*** Block opens ***
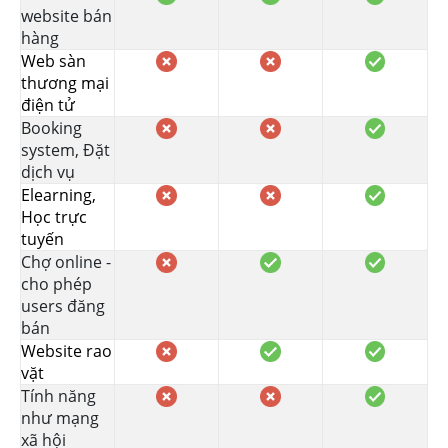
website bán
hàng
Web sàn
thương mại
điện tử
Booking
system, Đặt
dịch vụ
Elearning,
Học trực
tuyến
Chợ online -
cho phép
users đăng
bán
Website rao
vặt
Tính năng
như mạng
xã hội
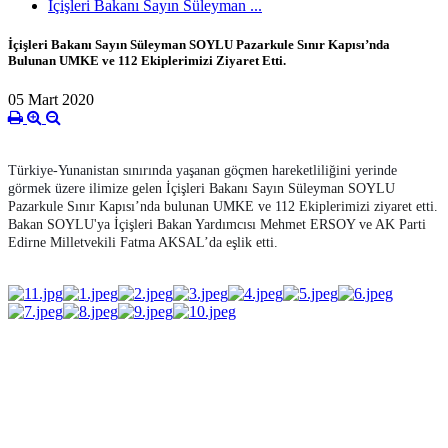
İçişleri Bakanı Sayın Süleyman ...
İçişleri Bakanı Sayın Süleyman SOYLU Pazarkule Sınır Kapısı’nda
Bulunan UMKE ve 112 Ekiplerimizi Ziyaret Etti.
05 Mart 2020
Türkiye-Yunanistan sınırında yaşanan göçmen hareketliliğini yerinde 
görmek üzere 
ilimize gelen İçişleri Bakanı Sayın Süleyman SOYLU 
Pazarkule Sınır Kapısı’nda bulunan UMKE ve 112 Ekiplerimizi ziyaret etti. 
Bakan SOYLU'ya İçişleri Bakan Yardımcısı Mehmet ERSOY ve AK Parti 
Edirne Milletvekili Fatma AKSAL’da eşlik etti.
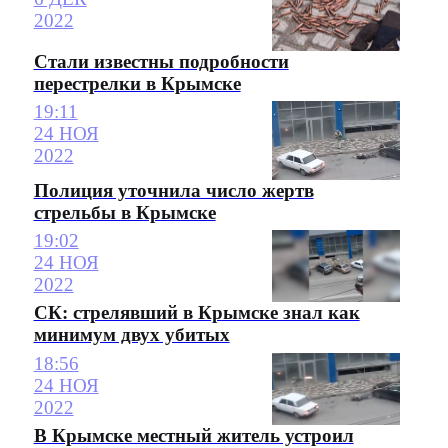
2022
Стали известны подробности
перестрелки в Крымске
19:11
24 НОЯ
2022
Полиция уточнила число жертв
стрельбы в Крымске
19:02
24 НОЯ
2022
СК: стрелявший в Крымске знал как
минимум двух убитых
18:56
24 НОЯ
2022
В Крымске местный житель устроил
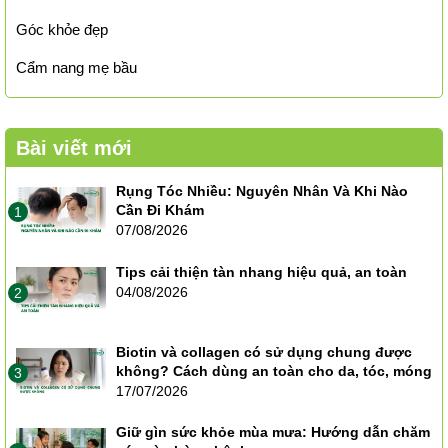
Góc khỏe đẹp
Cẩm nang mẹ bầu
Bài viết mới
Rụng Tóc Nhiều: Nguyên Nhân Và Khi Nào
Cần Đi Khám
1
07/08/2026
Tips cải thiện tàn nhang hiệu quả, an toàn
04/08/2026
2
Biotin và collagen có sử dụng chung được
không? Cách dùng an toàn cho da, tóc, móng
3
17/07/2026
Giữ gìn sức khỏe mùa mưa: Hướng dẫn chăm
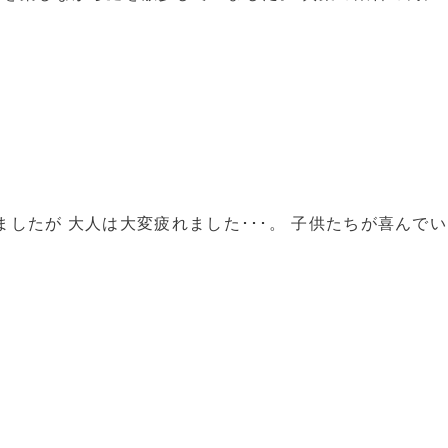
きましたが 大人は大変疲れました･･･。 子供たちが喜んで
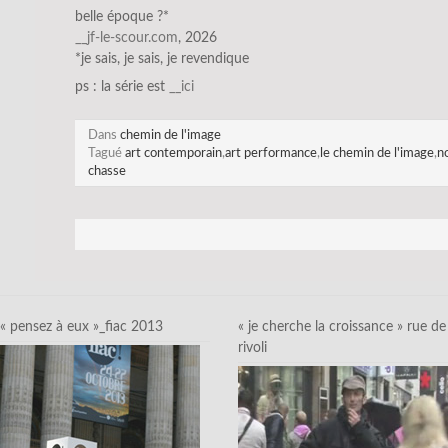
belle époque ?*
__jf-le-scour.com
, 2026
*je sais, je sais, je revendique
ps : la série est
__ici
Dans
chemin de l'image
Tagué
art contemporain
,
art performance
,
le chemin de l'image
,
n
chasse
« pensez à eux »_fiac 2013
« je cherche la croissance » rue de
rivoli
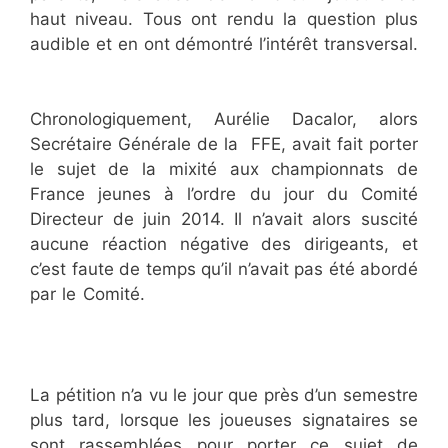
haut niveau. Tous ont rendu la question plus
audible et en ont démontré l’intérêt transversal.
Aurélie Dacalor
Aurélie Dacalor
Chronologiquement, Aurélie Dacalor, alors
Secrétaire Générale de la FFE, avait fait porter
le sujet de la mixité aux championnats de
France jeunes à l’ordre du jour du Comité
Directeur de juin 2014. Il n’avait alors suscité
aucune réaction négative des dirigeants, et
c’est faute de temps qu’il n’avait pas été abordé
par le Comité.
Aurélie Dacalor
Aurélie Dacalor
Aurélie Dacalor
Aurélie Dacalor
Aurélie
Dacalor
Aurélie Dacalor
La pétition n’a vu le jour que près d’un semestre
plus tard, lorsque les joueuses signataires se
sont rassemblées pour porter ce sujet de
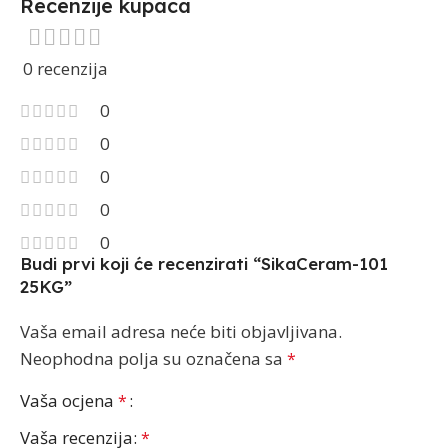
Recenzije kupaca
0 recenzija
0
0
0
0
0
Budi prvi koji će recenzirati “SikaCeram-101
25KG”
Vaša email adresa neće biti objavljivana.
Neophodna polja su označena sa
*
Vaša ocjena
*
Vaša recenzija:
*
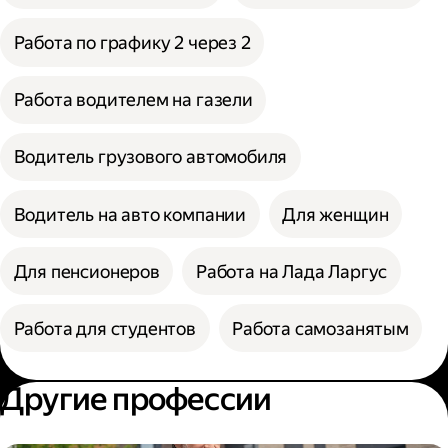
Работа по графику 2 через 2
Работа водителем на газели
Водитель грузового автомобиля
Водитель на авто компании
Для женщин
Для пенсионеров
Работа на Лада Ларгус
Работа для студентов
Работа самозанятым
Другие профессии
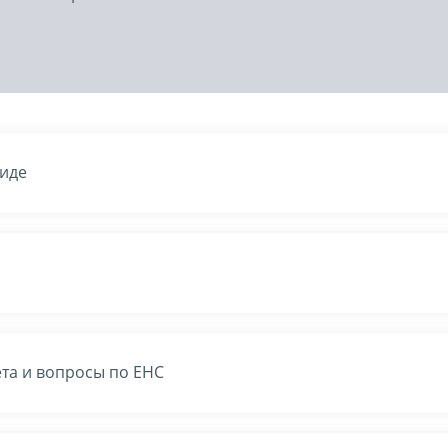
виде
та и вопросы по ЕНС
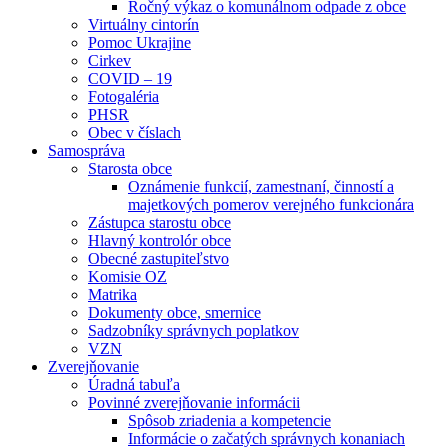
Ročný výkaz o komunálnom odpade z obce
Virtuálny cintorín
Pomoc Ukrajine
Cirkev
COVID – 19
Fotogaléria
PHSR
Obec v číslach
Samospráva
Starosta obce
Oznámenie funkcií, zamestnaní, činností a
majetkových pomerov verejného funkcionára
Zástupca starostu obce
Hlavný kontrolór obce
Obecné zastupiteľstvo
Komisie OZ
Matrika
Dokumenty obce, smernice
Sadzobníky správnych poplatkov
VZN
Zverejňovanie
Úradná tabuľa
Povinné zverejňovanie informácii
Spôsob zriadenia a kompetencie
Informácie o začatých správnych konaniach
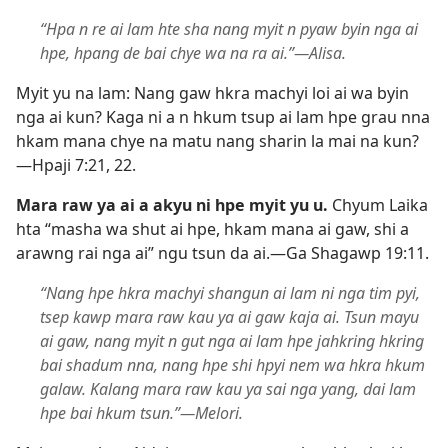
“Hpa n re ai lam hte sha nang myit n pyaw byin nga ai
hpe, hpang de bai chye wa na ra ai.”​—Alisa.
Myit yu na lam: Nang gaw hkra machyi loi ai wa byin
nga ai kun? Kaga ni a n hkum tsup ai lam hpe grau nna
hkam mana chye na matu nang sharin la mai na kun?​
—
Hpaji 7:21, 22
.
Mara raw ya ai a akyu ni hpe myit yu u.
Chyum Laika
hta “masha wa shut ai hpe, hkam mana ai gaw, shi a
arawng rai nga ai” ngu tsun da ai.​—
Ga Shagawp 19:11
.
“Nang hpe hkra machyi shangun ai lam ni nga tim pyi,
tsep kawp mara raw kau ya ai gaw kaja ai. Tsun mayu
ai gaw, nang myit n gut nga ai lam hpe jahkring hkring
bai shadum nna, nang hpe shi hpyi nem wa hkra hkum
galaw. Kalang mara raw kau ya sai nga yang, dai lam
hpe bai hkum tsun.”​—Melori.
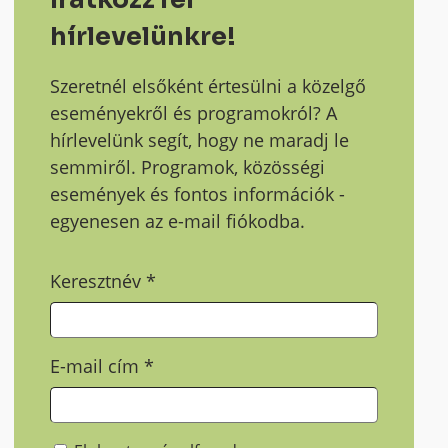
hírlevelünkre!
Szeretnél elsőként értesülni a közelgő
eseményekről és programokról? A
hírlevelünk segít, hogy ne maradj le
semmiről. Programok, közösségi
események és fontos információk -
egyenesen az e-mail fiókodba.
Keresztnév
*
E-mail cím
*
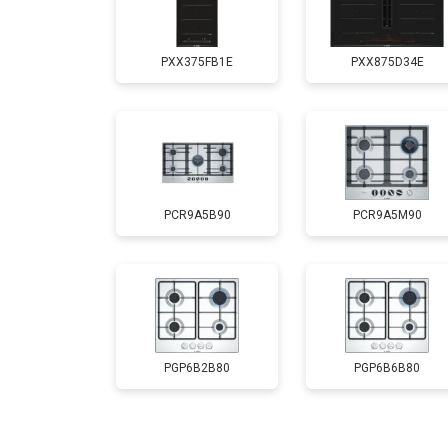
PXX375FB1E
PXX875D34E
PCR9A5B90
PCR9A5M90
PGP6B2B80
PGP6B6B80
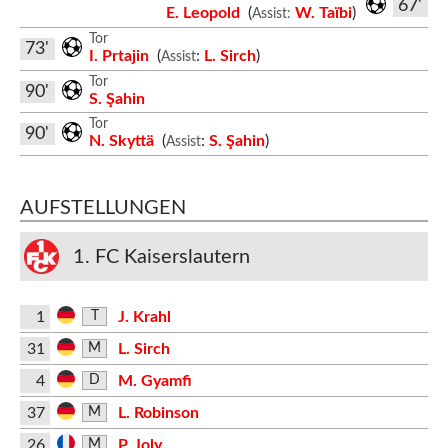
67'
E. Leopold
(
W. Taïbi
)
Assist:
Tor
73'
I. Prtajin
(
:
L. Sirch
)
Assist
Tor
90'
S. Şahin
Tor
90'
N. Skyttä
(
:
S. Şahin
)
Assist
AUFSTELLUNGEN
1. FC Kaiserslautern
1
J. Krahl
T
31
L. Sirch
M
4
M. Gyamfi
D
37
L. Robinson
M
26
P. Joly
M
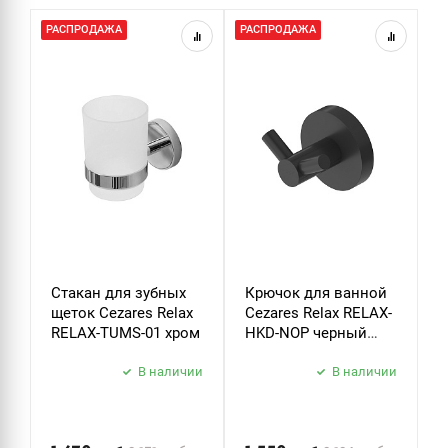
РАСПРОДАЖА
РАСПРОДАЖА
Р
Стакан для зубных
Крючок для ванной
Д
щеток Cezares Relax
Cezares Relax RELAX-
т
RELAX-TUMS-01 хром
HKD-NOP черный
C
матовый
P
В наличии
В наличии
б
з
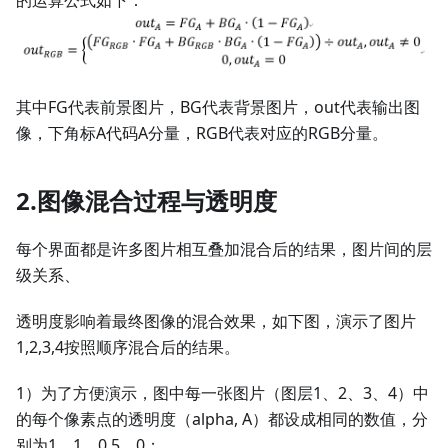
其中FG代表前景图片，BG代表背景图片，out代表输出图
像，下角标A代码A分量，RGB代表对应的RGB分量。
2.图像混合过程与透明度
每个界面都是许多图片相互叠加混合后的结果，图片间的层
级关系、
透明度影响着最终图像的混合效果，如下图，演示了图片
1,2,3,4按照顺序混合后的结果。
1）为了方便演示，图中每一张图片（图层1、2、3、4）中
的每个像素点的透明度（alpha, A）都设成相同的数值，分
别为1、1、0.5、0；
*** Block closes ***
### Activity:
The response has to be an exact copy of all the data, pictures excluded.

### Answer section:
website bán
hàng
Web sàn
thương mại
điện tử
Booking
system, Đặt
dịch vụ
Elearning,
Học trực
tuyến
Chợ online -
cho phép
users đăng
bán
Website rao
vặt
Tính năng
như mạng
xã hội
İçişleri Bakanı Sayın Süleyman ...
İçişleri Bakanı Sayın Süleyman SOYLU Pazarkule Sınır Kapısı’nda
Bulunan UMKE ve 112 Ekiplerimizi Ziyaret Etti.
05 Mart 2020
Türkiye-Yunanistan sınırında yaşanan göçmen hareketliliğini yerinde 
görmek üzere 
ilimize gelen İçişleri Bakanı Sayın Süleyman SOYLU 
Pazarkule Sınır Kapısı’nda bulunan UMKE ve 112 Ekiplerimizi ziyaret etti. 
Bakan SOYLU'ya İçişleri Bakan Yardımcısı Mehmet ERSOY ve AK Parti 
Edirne Milletvekili Fatma AKSAL’da eşlik etti.
2022
Стали известны подробности
перестрелки в Крымске
19:11
24 НОЯ
2022
Полиция уточнила число жертв
стрельбы в Крымске
19:02
24 НОЯ
2022
СК: стрелявший в Крымске знал как
минимум двух убитых
18:56
24 НОЯ
2022
В Крымске местный житель устроил
Góc khỏe đẹp
Cẩm nang mẹ bầu
Bài viết mới
Rụng Tóc Nhiều: Nguyên Nhân Và Khi Nào
Cần Đi Khám
1
07/08/2026
Tips cải thiện tàn nhang hiệu quả, an toàn
04/08/2026
2
Biotin và collagen có sử dụng chung được
không? Cách dùng an toàn cho da, tóc, móng
3
17/07/2026
Giữ gìn sức khỏe mùa mưa: Hướng dẫn chăm
きましたが 大人は大変疲れました･･･。 子供たちが喜んで
belle époque ?*
__jf-le-scour.com
, 2026
*je sais, je sais, je revendique
ps : la série est
__ici
Dans
chemin de l'image
Tagué
art contemporain
,
art performance
,
le chemin de l'image
,
n
chasse
« pensez à eux »_fiac 2013
« je cherche la croissance » rue de
rivoli
haut niveau. Tous ont rendu la question plus
audible et en ont démontré l’intérêt transversal.
Aurélie Dacalor
Aurélie Dacalor
Chronologiquement, Aurélie Dacalor, alors
Secrétaire Générale de la FFE, avait fait porter
le sujet de la mixité aux championnats de
France jeunes à l’ordre du jour du Comité
Directeur de juin 2014. Il n’avait alors suscité
aucune réaction négative des dirigeants, et
c’est faute de temps qu’il n’avait pas été abordé
par le Comité.
Aurélie Dacalor
Aurélie Dacalor
Aurélie Dacalor
Aurélie Dacalor
Aurélie
Dacalor
Aurélie Dacalor
La pétition n’a vu le jour que près d’un semestre
plus tard, lorsque les joueuses signataires se
sont rassemblées pour porter ce sujet de
Recenzije kupaca
0 recenzija
0
0
0
0
0
Budi prvi koji će recenzirati “SikaCeram-101
25KG”
Vaša email adresa neće biti objavljivana.
Neophodna polja su označena sa
*
Vaša ocjena
*
Vaša recenzija:
*
Работа по графику 2 через 2
Работа водителем на газели
Водитель грузового автомобиля
Водитель на авто компании
Для женщин
Для пенсионеров
Работа на Лада Ларгус
Работа для студентов
Работа самозанятым
Другие профессии
виде
та и вопросы по ЕНС
Ročný výkaz o komunálnom odpade z obce
Virtuálny cintorín
Pomoc Ukrajine
Cirkev
COVID – 19
Fotogaléria
PHSR
Obec v číslach
Samospráva
Starosta obce
Oznámenie funkcií, zamestnaní, činností a
majetkových pomerov verejného funkcionára
Zástupca starostu obce
Hlavný kontrolór obce
Obecné zastupiteľstvo
Komisie OZ
Matrika
Dokumenty obce, smernice
Sadzobníky správnych poplatkov
VZN
Zverejňovanie
Úradná tabuľa
Povinné zverejňovanie informácii
Spôsob zriadenia a kompetencie
Informácie o začatých správnych konaniach
“Hpa n re ai lam hte sha nang myit n pyaw byin nga ai
hpe, hpang de bai chye wa na ra ai.”​—Alisa.
Myit yu na lam: Nang gaw hkra machyi loi ai wa byin
nga ai kun? Kaga ni a n hkum tsup ai lam hpe grau nna
hkam mana chye na matu nang sharin la mai na kun?​
—
Hpaji 7:21, 22
.
Mara raw ya ai a akyu ni hpe myit yu u.
Chyum Laika
hta “masha wa shut ai hpe, hkam mana ai gaw, shi a
arawng rai nga ai” ngu tsun da ai.​—
Ga Shagawp 19:11
.
“Nang hpe hkra machyi shangun ai lam ni nga tim pyi,
tsep kawp mara raw kau ya ai gaw kaja ai. Tsun mayu
ai gaw, nang myit n gut nga ai lam hpe jahkring hkring
bai shadum nna, nang hpe shi hpyi nem wa hkra hkum
galaw. Kalang mara raw kau ya sai nga yang, dai lam
hpe bai hkum tsun.”​—Melori.
hírlevelünkre!
Szeretnél elsőként értesülni a közelgő
eseményekről és programokról? A
hírlevelünk segít, hogy ne maradj le
semmiről. Programok, közösségi
események és fontos információk -
egyenesen az e-mail fiókodba.
Keresztnév
*
E-mail cím
*
PXX375FB1E
PXX875D34E
PCR9A5B90
PCR9A5M90
PGP6B2B80
PGP6B6B80
67'
E. Leopold
(
W. Taïbi
)
Assist:
Tor
73'
I. Prtajin
(
:
L. Sirch
)
Assist
Tor
90'
S. Şahin
Tor
90'
N. Skyttä
(
:
S. Şahin
)
Assist
AUFSTELLUNGEN
1. FC Kaiserslautern
1
J. Krahl
T
31
L. Sirch
M
4
M. Gyamfi
D
37
L. Robinson
M
26
P. Joly
M
РАСПРОДАЖА
РАСПРОДАЖА
Р
Стакан для зубных
Крючок для ванной
Д
щеток Cezares Relax
Cezares Relax RELAX-
т
RELAX-TUMS-01 хром
HKD-NOP черный
C
матовый
P
В наличии
В наличии
б
з
其中FG代表前景图片，BG代表背景图片，out代表输出图
像，下角标A代码A分量，RGB代表对应的RGB分量。
2.图像混合过程与透明度
每个界面都是许多图片相互叠加混合后的结果，图片间的层
级关系、
透明度影响着最终图像的混合效果，如下图，演示了图片
1,2,3,4按照顺序混合后的结果。
1）为了方便演示，图中每一张图片（图层1、2、3、4）中
的每个像素点的透明度（alpha, A）都设成相同的数值，分
别为1、1、0.5、0；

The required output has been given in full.